Nutrient strength confusion

mo122000
10 years ago

I am growing Lettuce hydroponically using DWC 5 gallon. 8 plants per bucket. Using tap water of ppm around 220. The plants are about two weeks old and they are growing healthy and the roots are growing as well into the water. At first I didnt add nutrients. After a week, I added 230ppm of nutrients for a total of 450 ppm and the plants are healthy so far. I am using Flora Nova grow and my PH is 5.8 . My question is why people use a high ppm of 500-900 for lettuce while a ppm of 200-300 suffices. Does it matter if you increase your ppm? Would it give better yields and stimulates the plants growth or has no effect? Thanks!

Comment (1)

  • PupillaCharites
    10 years ago

    It's a lot more involved than focusing on the generic ppm. Assuming you are using the NaCl scale, you actually added 2 teaspoons of Flora Nova Grow of the one part 7-4-10 fertilizer liquid to your 5 gallon culture. If that confirms what you did, that was the equivalent of putting about

    53 ppm of nitrogen, and those are real ppm of actual nitrogen vs. the generic ppm measurements being thrown around. Seedlings do fine on half strength, which for lettuce is commonly around 140 ppm of actual nitrogen, so you had about a 40% strength. The little plants don't eat much and you are adding weekly so far. Other people put in around 90-100 ppm of nitrogen and leave it for a couple of weeks at the beginning. If you change more frequently, your plants are just as well off if not better. The formula you are using is well endowed with nitrogen, the principal nutrient the plants need to kick off their growth, together with calcium from your water.

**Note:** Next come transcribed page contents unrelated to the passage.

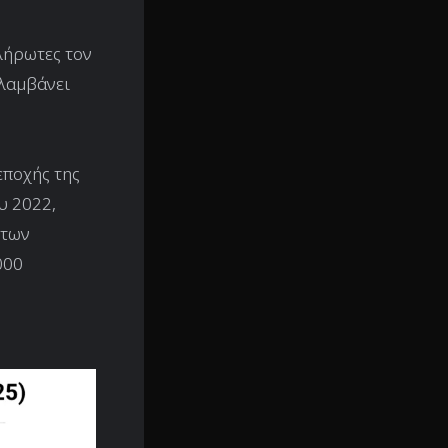
λήρωτες τον
ιλαμβάνει
εποχής της
υ 2022,
 των
000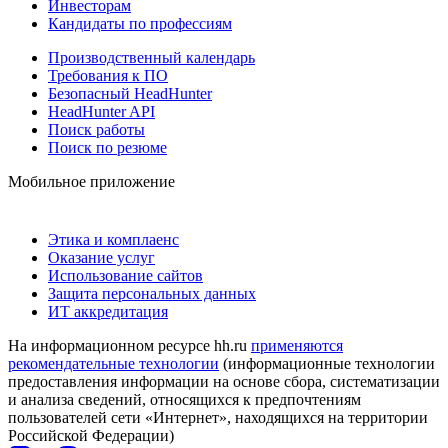
Инвесторам
Кандидаты по профессиям
Производственный календарь
Требования к ПО
Безопасный HeadHunter
HeadHunter API
Поиск работы
Поиск по резюме
Мобильное приложение
Этика и комплаенс
Оказание услуг
Использование сайтов
Защита персональных данных
ИТ аккредитация
На информационном ресурсе hh.ru
применяются
рекомендательные технологии
(информационные технологии
предоставления информации на основе сбора, систематизации
и анализа сведений, относящихся к предпочтениям
пользователей сети «Интернет», находящихся на территории
Российской Федерации)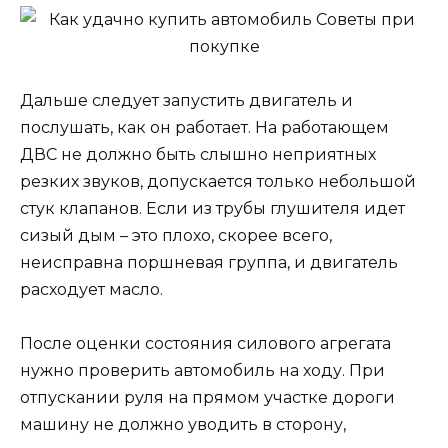
Дальше следует запустить двигатель и
послушать, как он работает. На работающем
ДВС не должно быть слышно неприятных
резких звуков, допускается только небольшой
стук клапанов. Если из трубы глушителя идет
сизый дым – это плохо, скорее всего,
неисправна поршневая группа, и двигатель
расходует масло.
После оценки состояния силового агрегата
нужно проверить автомобиль на ходу. При
отпускании руля на прямом участке дороги
машину не должно уводить в сторону,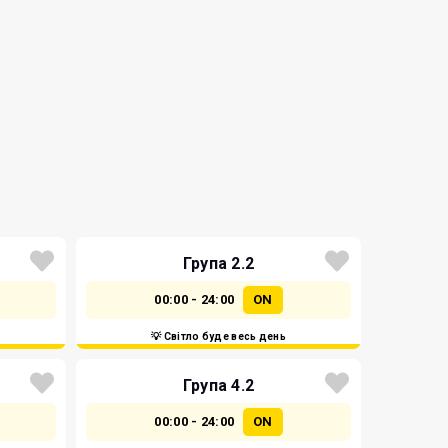
Група 2.2
00:00 - 24:00
ON
💡 Світло буде весь день
Група 4.2
00:00 - 24:00
ON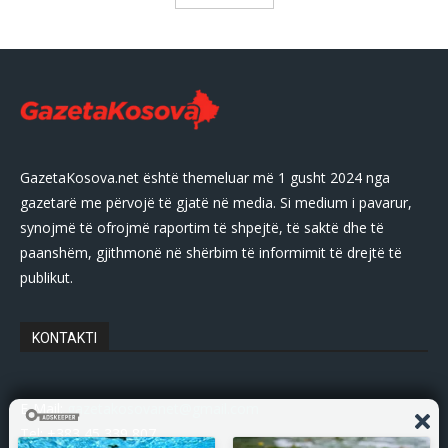
GazetaKosova.net është themeluar më 1 gusht 2024 nga
gazetarë me përvojë të gjatë në media. Si medium i pavarur,
synojmë të ofrojmë raportim të shpejtë, të saktë dhe të
paanshëm, gjithmonë në shërbim të informimit të drejtë të
publikut.
KONTAKTI
E-Mail:
gazetakosovanet@gmail.com
Tel: +383 45 339 807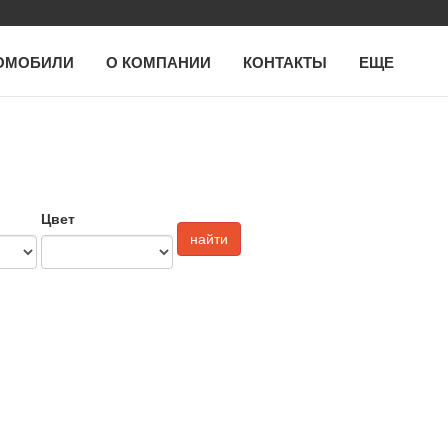
ОМОБИЛИ
О КОМПАНИИ
КОНТАКТЫ
ЕЩЕ
Цвет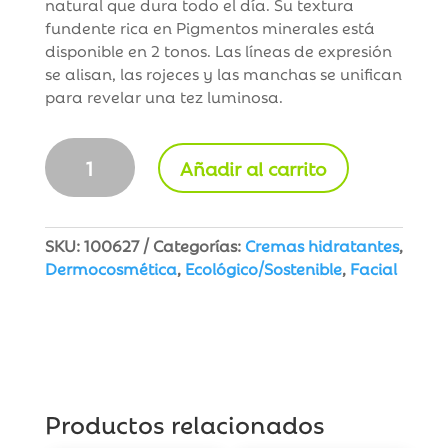
natural que dura todo el día. Su textura
fundente rica en Pigmentos minerales está
disponible en 2 tonos. Las líneas de expresión
se alisan, las rojeces y las manchas se unifican
para revelar una tez luminosa.
Nuxe
Añadir al carrito
Bio
Tratamiento
Hidratante
Color
SKU:
100627
Categorías:
Cremas hidratantes
,
Tono
Dermocosmética
,
Ecológico/Sostenible
,
Facial
Claro
cantidad
Productos relacionados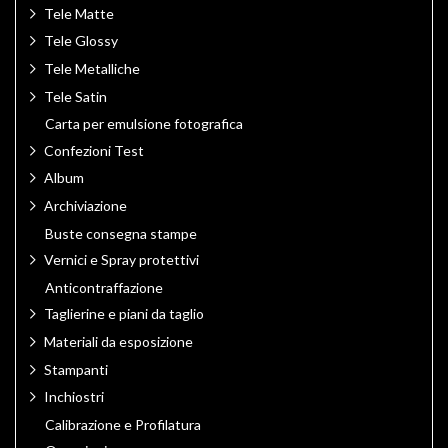
Tele Matte
Tele Glossy
Tele Metalliche
Tele Satin
Carta per emulsione fotografica
Confezioni Test
Album
Archiviazione
Buste consegna stampe
Vernici e Spray protettivi
Anticontraffazione
Taglierine e piani da taglio
Materiali da esposizione
Stampanti
Inchiostri
Calibrazione e Profilatura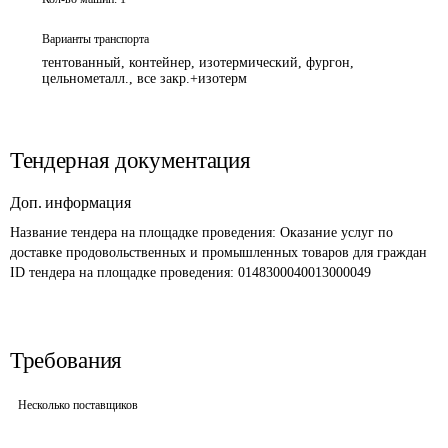
Варианты транспорта
тентованный, контейнер, изотермический, фургон,
цельнометалл., все закр.+изотерм
Тендерная документация
Доп. информация
Название тендера на площадке проведения: 
Оказание услуг по 
доставке продовольственных и промышленных товаров для граждан 
ID тендера на площадке проведения: 
0148300040013000049 
Требования
Несколько поставщиков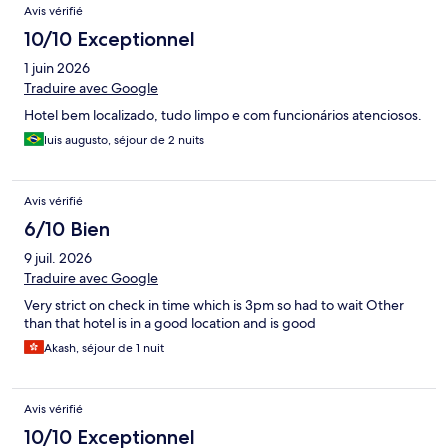
Avis vérifié
10/10 Exceptionnel
1 juin 2026
Traduire avec Google
Hotel bem localizado, tudo limpo e com funcionários atenciosos.
luis augusto, séjour de 2 nuits
Avis vérifié
6/10 Bien
9 juil. 2026
Traduire avec Google
Very strict on check in time which is 3pm so had to wait Other
than that hotel is in a good location and is good
Akash, séjour de 1 nuit
Avis vérifié
10/10 Exceptionnel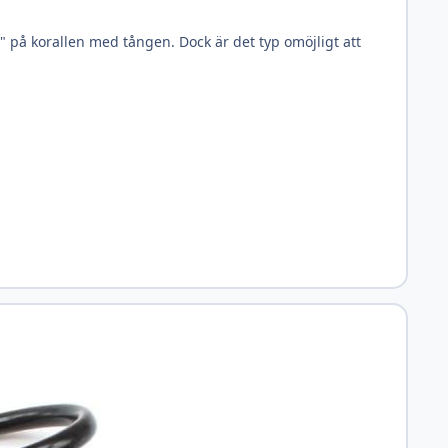
a" på korallen med tången. Dock är det typ omöjligt att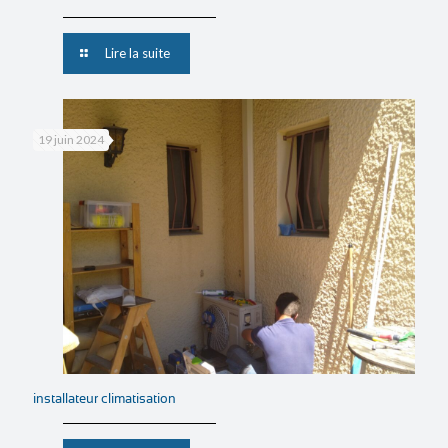
Lire la suite
19 juin 2024
installateur climatisation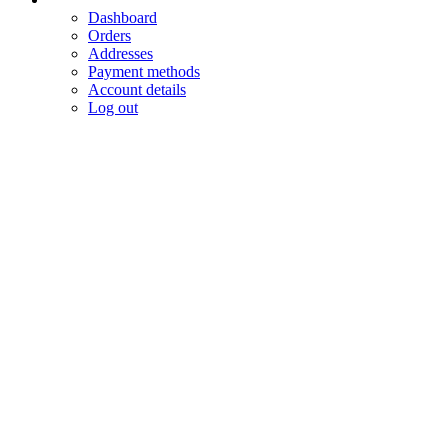
Dashboard
Orders
Addresses
Payment methods
Account details
Log out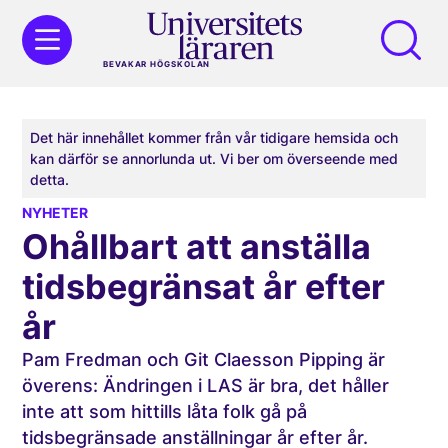
BEVAKAR HÖGSKOLAN
Det här innehållet kommer från vår tidigare hemsida och
kan därför se annorlunda ut. Vi ber om överseende med
detta.
NYHETER
Ohållbart att anställa
tidsbegränsat år efter
år
Pam Fredman och Git Claesson Pipping är
överens: Ändringen i LAS är bra, det håller
inte att som hittills låta folk gå på
tidsbegränsade anställningar år efter år.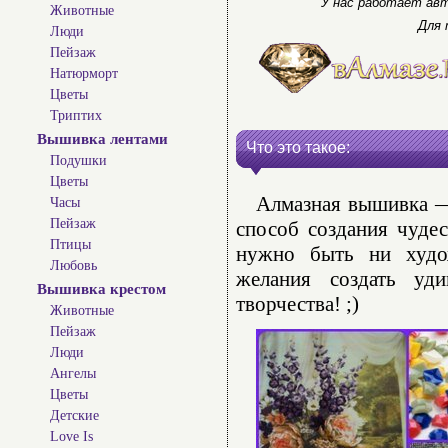
У нас работает авт
Животные
Для 
Люди
Пейзаж
Натюрморт
Цветы
Триптих
Вышивка лентами
Что это такое:
Подушки
Цветы
Алмазная вышивка — 
Часы
Пейзаж
способ создания чуде
Птицы
нужно быть ни худо
Любовь
желания создать уд
Вышивка крестом
творчества! ;)
Животные
Пейзаж
Люди
Ангелы
Цветы
Детские
Love Is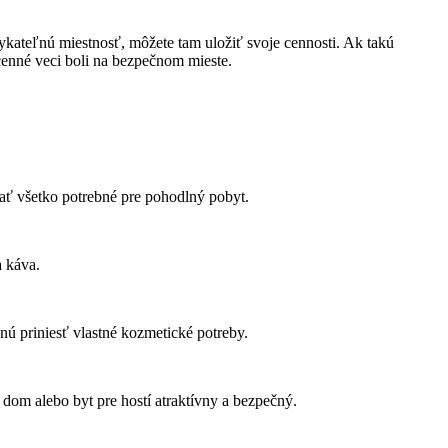
ykateľnú miestnosť, môžete tam uložiť svoje cennosti. Ak takú
cenné veci boli na bezpečnom mieste.
mať všetko potrebné pre pohodlný pobyt.
a káva.
nú priniesť vlastné kozmetické potreby.
š dom alebo byt pre hostí atraktívny a bezpečný.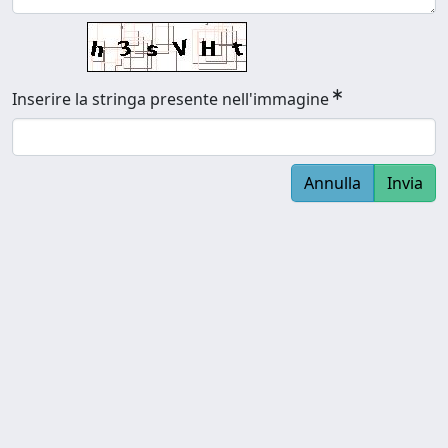
Inserire la stringa presente nell'immagine
Annulla
Invia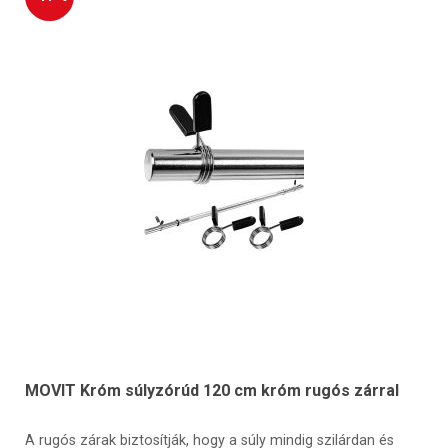
MOVIT Króm súlyzórúd 120 cm króm rugós zárral
A rugós zárak biztosítják, hogy a súly mindig szilárdan és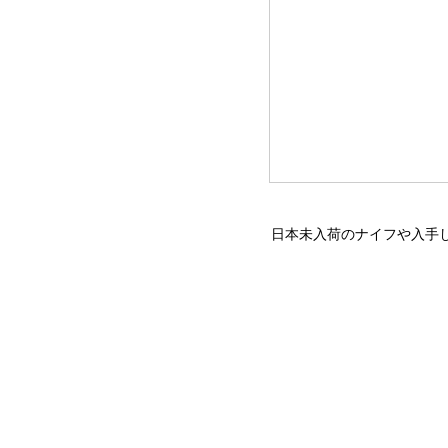
日本未入荷のナイフや入手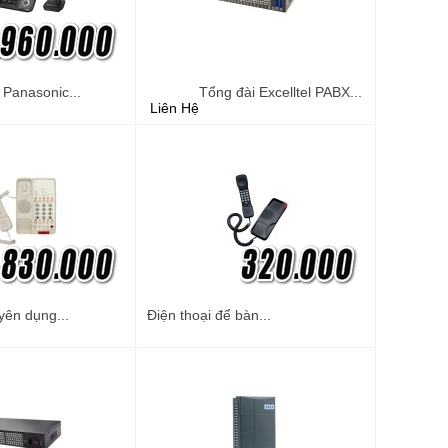
 Panasonic...
Tổng đài Excelltel PABX...
Liên Hệ
yên dụng...
Điện thoại để bàn...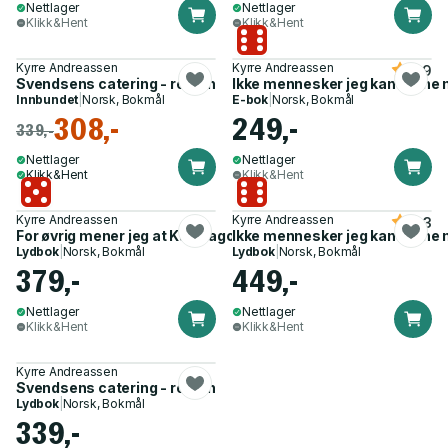
Nettlager
Nettlager
Klikk&Hent
Klikk&Hent
Kyrre Andreassen
Kyrre Andreassen
3.9
Svendsens catering - roman
Ikke mennesker jeg kan regne
Innbundet
|
Norsk, Bokmål
E-bok
|
Norsk, Bokmål
308,-
249,-
339,-
Nettlager
Nettlager
Klikk&Hent
Klikk&Hent
Kyrre Andreassen
Kyrre Andreassen
4.3
For øvrig mener jeg at Karthago bør ødelegges
Ikke mennesker jeg kan regne
Lydbok
|
Norsk, Bokmål
Lydbok
|
Norsk, Bokmål
379,-
449,-
Nettlager
Nettlager
Klikk&Hent
Klikk&Hent
Kyrre Andreassen
Svendsens catering - roman
Lydbok
|
Norsk, Bokmål
339,-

    But as they get bigger they will eat more so you will need to increase the strength. 650 ppm on your scale is a good number for lettuce, but if you change weekly you can throttle it down to around 500-600 ppm of fertilizer since the plants don't have time to exhaust it. Your water is somewhat hard so it sounds like there is enough calcium to go around.

    In the last two weeks the lettuce plant does most of its weight gain, so it will exhaust weak solutions much more quickly. As an added benefit, if there is no deficit of micronutrients towards the end, you will probably have lettuce with more nutritional value.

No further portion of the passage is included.